WHAT YOU NEED TO DO: Below are entries. Copy exactly the lines running from the line that holds "Süti beállítások hozzáférése" to the line that holds "обязательно снова использовать", with both ends included.

══ PROVIDED INFORMATION

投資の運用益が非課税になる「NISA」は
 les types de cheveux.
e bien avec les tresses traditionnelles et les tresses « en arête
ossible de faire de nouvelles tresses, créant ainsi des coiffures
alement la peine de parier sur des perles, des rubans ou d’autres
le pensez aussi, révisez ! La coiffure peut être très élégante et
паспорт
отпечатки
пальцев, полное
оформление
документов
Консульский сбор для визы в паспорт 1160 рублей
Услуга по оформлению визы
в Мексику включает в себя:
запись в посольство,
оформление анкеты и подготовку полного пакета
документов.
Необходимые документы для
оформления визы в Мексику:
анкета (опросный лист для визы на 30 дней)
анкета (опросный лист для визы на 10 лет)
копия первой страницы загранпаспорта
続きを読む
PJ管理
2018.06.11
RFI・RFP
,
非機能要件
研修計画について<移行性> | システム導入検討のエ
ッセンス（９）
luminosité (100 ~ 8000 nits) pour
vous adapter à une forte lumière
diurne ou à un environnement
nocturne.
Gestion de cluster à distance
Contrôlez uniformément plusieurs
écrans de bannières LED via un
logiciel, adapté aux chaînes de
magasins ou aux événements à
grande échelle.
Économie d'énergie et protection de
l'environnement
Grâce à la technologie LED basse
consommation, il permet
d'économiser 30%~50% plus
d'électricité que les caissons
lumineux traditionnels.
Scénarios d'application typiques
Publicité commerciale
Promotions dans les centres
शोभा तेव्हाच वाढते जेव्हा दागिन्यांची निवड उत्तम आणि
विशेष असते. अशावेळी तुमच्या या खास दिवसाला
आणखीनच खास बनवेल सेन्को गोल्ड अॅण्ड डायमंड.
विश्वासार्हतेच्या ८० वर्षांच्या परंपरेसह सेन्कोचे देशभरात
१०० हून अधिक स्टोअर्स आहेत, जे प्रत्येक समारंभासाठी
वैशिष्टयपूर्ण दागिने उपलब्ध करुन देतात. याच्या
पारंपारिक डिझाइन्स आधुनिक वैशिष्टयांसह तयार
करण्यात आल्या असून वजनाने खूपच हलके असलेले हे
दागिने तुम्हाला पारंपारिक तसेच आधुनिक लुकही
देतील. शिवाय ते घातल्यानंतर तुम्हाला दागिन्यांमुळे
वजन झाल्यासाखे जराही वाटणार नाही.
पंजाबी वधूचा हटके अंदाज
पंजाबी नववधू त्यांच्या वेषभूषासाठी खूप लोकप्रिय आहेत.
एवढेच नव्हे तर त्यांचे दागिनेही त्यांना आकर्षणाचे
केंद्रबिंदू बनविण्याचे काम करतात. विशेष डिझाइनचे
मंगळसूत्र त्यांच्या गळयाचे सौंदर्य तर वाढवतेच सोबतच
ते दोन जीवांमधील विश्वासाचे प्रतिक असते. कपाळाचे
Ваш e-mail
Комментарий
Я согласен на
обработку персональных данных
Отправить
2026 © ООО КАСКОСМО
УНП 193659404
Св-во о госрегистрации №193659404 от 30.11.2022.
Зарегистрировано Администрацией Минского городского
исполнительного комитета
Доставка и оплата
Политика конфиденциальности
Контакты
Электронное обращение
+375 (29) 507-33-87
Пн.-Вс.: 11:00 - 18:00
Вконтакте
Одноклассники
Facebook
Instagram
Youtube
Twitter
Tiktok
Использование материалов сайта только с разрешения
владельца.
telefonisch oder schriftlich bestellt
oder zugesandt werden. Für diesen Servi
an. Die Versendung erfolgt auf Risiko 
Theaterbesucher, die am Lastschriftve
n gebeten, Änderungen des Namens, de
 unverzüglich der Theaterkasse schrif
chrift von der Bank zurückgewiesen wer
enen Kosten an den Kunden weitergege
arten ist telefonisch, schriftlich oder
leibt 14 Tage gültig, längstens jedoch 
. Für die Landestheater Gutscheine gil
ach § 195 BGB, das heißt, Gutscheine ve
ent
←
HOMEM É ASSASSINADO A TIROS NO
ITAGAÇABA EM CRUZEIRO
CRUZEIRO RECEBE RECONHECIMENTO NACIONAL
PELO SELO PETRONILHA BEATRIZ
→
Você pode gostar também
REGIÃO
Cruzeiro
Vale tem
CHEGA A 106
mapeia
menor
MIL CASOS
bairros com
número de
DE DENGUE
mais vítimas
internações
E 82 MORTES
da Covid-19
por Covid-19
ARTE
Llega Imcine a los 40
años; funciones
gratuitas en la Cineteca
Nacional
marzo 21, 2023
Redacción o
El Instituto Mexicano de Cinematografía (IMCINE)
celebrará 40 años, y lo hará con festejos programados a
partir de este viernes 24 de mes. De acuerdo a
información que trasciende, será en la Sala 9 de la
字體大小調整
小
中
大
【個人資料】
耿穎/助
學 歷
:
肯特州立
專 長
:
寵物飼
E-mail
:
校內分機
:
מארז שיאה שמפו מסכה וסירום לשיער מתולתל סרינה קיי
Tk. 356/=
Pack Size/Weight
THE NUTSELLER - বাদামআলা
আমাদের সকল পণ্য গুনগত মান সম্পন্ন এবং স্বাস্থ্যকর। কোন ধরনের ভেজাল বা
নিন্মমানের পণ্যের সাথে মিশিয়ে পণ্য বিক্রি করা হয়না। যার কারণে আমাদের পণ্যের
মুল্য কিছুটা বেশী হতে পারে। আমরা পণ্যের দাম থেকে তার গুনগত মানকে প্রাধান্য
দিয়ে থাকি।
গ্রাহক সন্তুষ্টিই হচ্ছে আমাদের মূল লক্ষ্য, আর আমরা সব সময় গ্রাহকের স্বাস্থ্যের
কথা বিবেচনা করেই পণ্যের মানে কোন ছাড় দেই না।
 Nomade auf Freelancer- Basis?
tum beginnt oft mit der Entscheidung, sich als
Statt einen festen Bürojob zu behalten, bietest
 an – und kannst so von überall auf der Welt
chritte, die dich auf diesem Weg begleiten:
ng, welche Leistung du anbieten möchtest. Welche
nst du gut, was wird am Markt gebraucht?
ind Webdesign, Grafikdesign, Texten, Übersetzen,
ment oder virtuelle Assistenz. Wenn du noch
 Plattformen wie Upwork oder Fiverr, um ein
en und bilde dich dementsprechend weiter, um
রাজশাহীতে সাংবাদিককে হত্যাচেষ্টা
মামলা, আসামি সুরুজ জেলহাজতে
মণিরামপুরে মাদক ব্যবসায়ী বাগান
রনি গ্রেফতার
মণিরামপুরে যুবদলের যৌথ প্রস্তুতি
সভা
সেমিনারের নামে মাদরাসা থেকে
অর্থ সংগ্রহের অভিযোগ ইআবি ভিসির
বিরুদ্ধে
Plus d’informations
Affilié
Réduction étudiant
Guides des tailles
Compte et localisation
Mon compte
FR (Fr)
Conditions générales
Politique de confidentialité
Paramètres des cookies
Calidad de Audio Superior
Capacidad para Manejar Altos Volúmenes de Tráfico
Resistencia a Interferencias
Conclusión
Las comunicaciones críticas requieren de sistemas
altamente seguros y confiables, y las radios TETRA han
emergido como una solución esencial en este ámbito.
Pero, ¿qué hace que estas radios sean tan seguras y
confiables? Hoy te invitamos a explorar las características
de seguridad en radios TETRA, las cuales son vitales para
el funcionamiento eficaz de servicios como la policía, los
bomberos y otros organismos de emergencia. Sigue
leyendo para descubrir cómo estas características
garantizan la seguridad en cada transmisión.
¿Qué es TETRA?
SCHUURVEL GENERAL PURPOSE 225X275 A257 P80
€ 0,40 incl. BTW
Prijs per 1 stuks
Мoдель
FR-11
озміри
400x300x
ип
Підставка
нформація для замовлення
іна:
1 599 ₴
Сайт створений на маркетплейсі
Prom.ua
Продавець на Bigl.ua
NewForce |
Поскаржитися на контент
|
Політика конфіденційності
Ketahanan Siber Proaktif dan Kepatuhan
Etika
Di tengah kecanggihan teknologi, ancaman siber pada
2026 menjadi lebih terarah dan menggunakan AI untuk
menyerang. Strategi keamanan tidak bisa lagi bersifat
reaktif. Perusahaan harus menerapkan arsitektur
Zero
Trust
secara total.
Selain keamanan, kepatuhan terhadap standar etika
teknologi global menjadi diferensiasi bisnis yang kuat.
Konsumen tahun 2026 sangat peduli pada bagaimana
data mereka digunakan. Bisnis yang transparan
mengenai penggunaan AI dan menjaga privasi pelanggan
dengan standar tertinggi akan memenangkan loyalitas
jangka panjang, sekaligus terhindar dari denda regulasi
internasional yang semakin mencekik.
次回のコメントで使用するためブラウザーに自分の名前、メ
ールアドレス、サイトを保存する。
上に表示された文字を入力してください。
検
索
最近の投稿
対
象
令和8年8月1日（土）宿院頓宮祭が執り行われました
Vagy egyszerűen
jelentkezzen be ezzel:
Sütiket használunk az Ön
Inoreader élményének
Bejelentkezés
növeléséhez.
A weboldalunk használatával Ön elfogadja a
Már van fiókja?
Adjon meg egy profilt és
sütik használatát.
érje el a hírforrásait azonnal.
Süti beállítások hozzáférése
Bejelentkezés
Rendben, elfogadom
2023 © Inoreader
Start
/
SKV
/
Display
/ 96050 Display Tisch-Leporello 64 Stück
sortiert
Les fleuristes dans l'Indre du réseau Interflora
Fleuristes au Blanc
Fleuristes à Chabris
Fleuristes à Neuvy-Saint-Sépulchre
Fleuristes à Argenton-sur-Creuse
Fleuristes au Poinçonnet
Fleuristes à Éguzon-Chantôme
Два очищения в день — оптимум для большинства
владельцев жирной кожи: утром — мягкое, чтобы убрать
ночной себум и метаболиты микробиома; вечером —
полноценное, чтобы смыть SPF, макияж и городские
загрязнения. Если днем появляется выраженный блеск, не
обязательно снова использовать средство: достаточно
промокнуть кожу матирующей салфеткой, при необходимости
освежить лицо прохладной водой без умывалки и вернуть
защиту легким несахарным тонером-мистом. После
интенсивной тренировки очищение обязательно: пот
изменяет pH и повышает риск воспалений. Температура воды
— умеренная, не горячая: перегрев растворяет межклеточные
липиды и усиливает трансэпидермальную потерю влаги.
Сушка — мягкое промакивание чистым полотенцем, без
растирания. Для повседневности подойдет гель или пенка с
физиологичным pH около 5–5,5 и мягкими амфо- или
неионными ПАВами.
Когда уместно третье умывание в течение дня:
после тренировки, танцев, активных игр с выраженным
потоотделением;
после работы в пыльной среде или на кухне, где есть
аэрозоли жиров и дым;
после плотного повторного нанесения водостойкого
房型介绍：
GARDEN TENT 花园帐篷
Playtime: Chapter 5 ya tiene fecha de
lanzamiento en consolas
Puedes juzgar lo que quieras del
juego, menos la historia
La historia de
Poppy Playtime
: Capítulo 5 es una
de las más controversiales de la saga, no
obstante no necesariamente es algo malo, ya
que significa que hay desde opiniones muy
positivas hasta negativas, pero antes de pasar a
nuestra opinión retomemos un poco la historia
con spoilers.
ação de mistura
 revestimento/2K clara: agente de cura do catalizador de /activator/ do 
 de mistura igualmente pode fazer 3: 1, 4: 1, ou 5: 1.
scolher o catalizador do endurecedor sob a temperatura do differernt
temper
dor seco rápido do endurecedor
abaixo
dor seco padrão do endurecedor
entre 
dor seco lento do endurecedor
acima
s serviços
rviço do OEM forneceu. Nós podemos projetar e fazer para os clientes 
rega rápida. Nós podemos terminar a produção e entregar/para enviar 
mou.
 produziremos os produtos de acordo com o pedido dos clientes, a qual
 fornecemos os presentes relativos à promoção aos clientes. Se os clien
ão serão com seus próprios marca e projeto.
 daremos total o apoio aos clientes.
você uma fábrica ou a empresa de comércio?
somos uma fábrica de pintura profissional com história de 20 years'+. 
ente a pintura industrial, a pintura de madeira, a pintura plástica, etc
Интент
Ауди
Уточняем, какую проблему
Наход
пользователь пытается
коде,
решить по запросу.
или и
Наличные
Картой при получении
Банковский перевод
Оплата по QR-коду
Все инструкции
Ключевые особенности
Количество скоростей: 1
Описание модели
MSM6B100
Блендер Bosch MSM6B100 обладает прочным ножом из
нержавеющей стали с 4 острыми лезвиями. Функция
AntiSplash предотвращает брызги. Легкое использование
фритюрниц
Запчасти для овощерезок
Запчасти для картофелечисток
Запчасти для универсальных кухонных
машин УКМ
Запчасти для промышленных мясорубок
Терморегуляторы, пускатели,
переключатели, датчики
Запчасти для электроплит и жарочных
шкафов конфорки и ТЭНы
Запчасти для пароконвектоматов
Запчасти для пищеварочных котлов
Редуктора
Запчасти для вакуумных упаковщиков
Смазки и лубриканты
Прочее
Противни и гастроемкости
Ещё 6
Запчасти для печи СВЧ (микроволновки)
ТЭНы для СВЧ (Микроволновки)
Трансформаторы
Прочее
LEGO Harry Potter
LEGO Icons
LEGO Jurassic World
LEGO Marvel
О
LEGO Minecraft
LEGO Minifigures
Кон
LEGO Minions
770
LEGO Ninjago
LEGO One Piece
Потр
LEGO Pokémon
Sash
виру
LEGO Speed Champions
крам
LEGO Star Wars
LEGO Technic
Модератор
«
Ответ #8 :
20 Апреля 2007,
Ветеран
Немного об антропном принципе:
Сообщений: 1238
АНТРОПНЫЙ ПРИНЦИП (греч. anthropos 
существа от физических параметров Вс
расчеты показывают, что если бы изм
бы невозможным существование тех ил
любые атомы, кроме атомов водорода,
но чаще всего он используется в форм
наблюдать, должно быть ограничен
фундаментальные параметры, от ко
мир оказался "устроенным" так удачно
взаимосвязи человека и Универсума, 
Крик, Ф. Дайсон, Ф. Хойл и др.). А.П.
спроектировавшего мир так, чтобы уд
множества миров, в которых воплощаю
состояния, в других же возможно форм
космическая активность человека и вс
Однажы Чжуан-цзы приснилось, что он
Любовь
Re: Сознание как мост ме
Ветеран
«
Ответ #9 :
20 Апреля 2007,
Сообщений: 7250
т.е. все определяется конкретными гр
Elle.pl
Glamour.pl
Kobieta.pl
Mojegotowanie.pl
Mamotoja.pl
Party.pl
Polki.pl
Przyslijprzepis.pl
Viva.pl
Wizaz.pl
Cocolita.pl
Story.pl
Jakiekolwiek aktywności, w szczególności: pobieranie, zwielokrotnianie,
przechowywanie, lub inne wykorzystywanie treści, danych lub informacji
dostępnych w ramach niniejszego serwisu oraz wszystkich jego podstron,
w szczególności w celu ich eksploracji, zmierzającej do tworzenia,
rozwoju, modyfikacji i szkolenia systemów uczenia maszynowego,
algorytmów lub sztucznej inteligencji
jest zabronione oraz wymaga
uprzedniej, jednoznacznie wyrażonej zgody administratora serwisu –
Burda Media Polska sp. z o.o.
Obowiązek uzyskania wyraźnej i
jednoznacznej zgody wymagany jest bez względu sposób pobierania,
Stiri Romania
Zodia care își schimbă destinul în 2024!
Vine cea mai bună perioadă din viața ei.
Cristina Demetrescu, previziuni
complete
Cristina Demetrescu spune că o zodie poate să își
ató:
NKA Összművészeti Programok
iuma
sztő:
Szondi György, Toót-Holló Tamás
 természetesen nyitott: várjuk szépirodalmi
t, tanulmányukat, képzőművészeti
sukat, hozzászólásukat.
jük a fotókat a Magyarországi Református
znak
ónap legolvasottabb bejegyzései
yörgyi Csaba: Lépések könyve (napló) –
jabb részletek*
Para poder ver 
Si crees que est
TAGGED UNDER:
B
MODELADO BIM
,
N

════

EXERCISE RESULT:
Süti beállítások hozzáférése
Bejelentkezés
Rendben, elfogadom
2023 © Inoreader
Start
/
SKV
/
Display
/ 96050 Display Tisch-Leporello 64 Stück
sortiert
Les fleuristes dans l'Indre du réseau Interflora
Fleuristes au Blanc
Fleuristes à Chabris
Fleuristes à Neuvy-Saint-Sépulchre
Fleuristes à Argenton-sur-Creuse
Fleuristes au Poinçonnet
Fleuristes à Éguzon-Chantôme
Два очищения в день — оптимум для большинства
владельцев жирной кожи: утром — мягкое, чтобы убрать
ночной себум и метаболиты микробиома; вечером —
полноценное, чтобы смыть SPF, макияж и городские
загрязнения. Если днем появляется выраженный блеск, не
обязательно снова использовать средство: достаточно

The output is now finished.